The grace of the pandemic has been in “getting back to what’s important,” he said. In preparing the Mass for hospitality workers, Father Busse has been struck by how much they exemplify the call of the Gospel. “Hospitality work is the most sacred work of finding a place in your heart to welcome others,” he said. “But our society doesn’t make space for them.”

Jesus and the Catholic Church teach “radical hospitality,” he said. “Accepting people where they are. Where do we freely choose to give space for other people?”

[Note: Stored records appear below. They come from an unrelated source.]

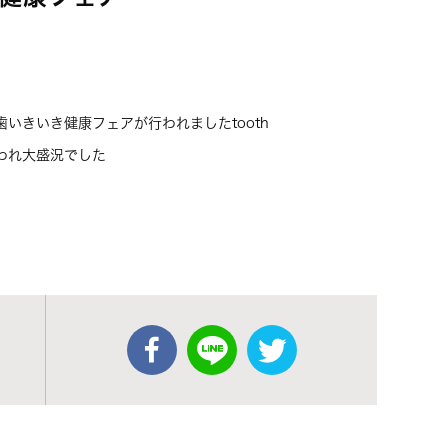
。
いきいき健康フェアが行われましたtooth
われ大盛況でした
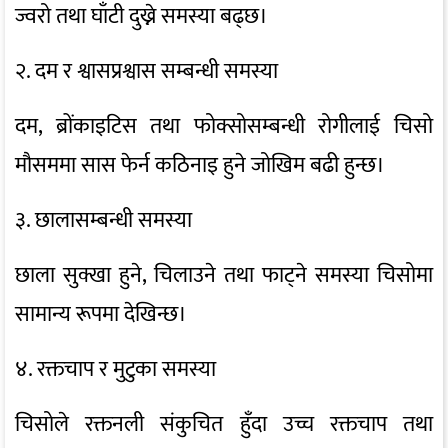
ज्वरो तथा घाँटी दुख्ने समस्या बढ्छ।
२. दम र श्वासप्रश्वास सम्बन्धी समस्या
दम, ब्रोंकाइटिस तथा फोक्सोसम्बन्धी रोगीलाई चिसो
मौसममा सास फेर्न कठिनाइ हुने जोखिम बढी हुन्छ।
३. छालासम्बन्धी समस्या
छाला सुक्खा हुने, चिलाउने तथा फाट्ने समस्या चिसोमा
सामान्य रूपमा देखिन्छ।
४. रक्तचाप र मुटुका समस्या
चिसोले रक्तनली संकुचित हुँदा उच्च रक्तचाप तथा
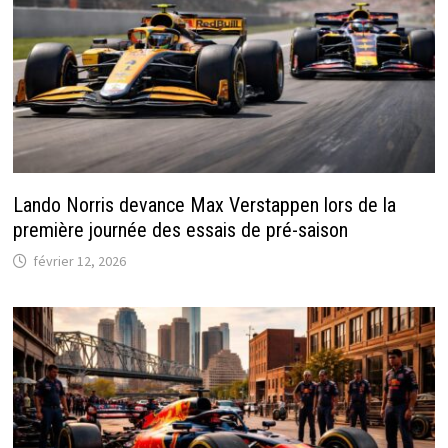
Lando Norris devance Max Verstappen lors de la
première journée des essais de pré-saison
février 12, 2026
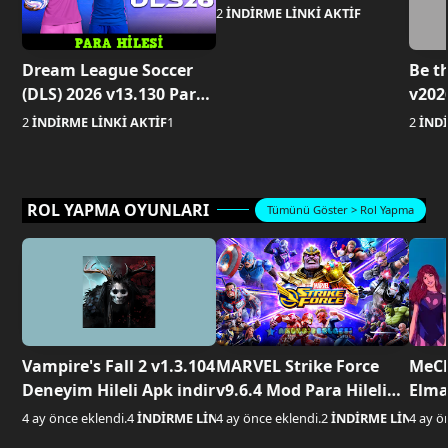
Apk indir
2
İNDİRME LİNKİ AKTİF
Dream League Soccer
Be t
(DLS) 2026 v13.130 Para
v202
Hilesi Apk indir
Hilel
2
İNDİRME LİNKİ AKTİF
1
2
İNDİ
ROL YAPMA OYUNLARI
Tümünü Göster > Rol Yapma
Vampire's Fall 2 v1.3.104
MARVEL Strike Force
MeCh
Deneyim Hileli Apk indir
v9.6.4 Mod Para Hileli
Elma
Apk indir
4 ay önce eklendi.
4
İNDİRME LİNKİ AKTİF
4 ay önce eklendi.
2
İNDİRME LİNKİ AK
4 ay ö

Father Busse also drew a distinction between owners and renters—that is, “people of privilege” and those from lower-income backgrounds. Often, it is those who are wealthy who think they do not have enough, he said.

“The wealthiest seem to be the most afraid. And they have the most,” he said. Yet for those from lower-income families, “their model is of abundance, that we have enough to go around,” he said.

“What does it mean when we don’t believe we have enough?” he asked, calling it a question of faith. “Am I interested in defending myself, or am I interested in serving others? Am I making space for other people in my framework of how I make choices?”

It becomes a question of moral culpability, Father Busse said, adding that there has been “a systematic failure in leadership to keep people safe.”

“We’re on the verge of putting children on the streets,” he said. “Their parents will go to work in dangerous places, but...everyone else isn’t bearing the burden they could bear.”